All’interno dell’opera Alchimia, sono stati identificati materiali di diversa natura chimica: colori a tubetto a olio per artisti, Housepaints, colori alchidici. Sono stati rilevati i diciassette diversi tipi di pigmenti, tra i quali l’oltremare, il blu e verde ftalo, solfo-seleniuri di cadmio, viridian, bianco di zinco e titanio e un nero alchidico, prodotto per pittura industriale, usato per la prima volta da Pollock per gli effetti e le acrobazie di stesura che, con questo colore fluido, riusciva a creare sulla tela. In alcuni di questi il legante riscontrato presenta una porzione di olio non siccativo, dunque non completamente polimerizzato.
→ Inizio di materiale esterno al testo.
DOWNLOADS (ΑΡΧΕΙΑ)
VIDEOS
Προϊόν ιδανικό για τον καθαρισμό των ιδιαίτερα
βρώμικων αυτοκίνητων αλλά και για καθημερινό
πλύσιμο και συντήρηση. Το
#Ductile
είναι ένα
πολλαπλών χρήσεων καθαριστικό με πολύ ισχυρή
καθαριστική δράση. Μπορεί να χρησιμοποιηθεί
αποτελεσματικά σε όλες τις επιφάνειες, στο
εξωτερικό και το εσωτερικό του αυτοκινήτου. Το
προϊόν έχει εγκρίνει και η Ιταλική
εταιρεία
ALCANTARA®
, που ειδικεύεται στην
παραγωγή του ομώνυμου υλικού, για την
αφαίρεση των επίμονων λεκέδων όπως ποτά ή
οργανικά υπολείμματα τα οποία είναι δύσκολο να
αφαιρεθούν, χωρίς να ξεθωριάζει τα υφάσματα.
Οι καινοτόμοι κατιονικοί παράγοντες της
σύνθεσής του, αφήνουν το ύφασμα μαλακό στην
Questo ha comportato che le polveri, oltre a depositarsi sulla superficie, fossero in parte aderite e inglobate a questa, laddove il colore non era completamente asciutto.
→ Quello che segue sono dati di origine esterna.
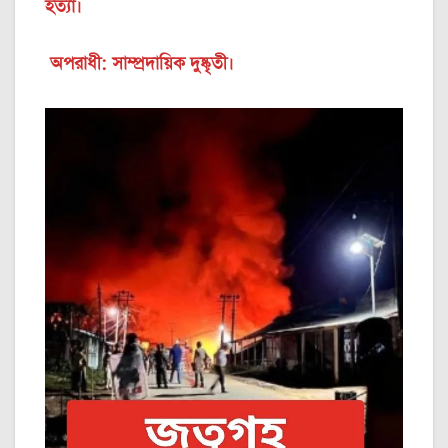
হত্যা।
অপরাধী: সাম্প্রদায়িক দুষ্কৃতী।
L’intervento di pulitura è stato così organizzato in modo selettivo e in più fasi, a partire dalla microaspirazione delle polveri decoese presenti sopra la superficie fino a un’azione più mirata a solvente, ovvero con metodi acquosi, monitorando il pH, la concentrazione ionica, così come il pH della superficie dell’area di lavoro. La pulitura ha permesso un recupero cromatico straordinario e un risultato estetico conforme all’intenzione dell’artista. Pollock volutamente non aveva verniciato il dipinto affinché la resa finale giocasse sull’alternarsi di colori brillanti e di stesure opache. Fortunatamente, nel corso della sua storia Alchimia non è mai stata verniciata, così il restauro attuale ha permesso di recuperare il ritmo variegato della riflettanza di luce sui colori. Nel rispetto di questo effetto estetico, è stato importante scegliere materiali di restauro che non apportassero alterazioni.

La mostra alla Collezione Peggy Guggenheim di Venezia vuole avvicinare e sensibilizzare il visitatore nell’esplorazione dell’opera attraverso il restauro, che è non solo un intervento per migliorare la conservazione, ma anche un’occasione di studio. La sinergia dei diversi istituti scientifici nonché delle differenti professionalità ha permesso di rilevare importanti informazioni sul dipinto, rese fruibili al pubblico in maniera interattiva e multimediale, così da facilitare un coinvolgimento diretto per l’apprendimento dell’opera.

Le immagini in alta risoluzione che il visitatore può apprezzare attraverso un attento percorso fatto di touch-screen, video e riproduzioni in 3D dell’opera, permettono di studiare Alchimia in ogni sua singola parte, come attraverso la lente di un microscopio. Un’occasione unica di viaggiare all’interno della materia.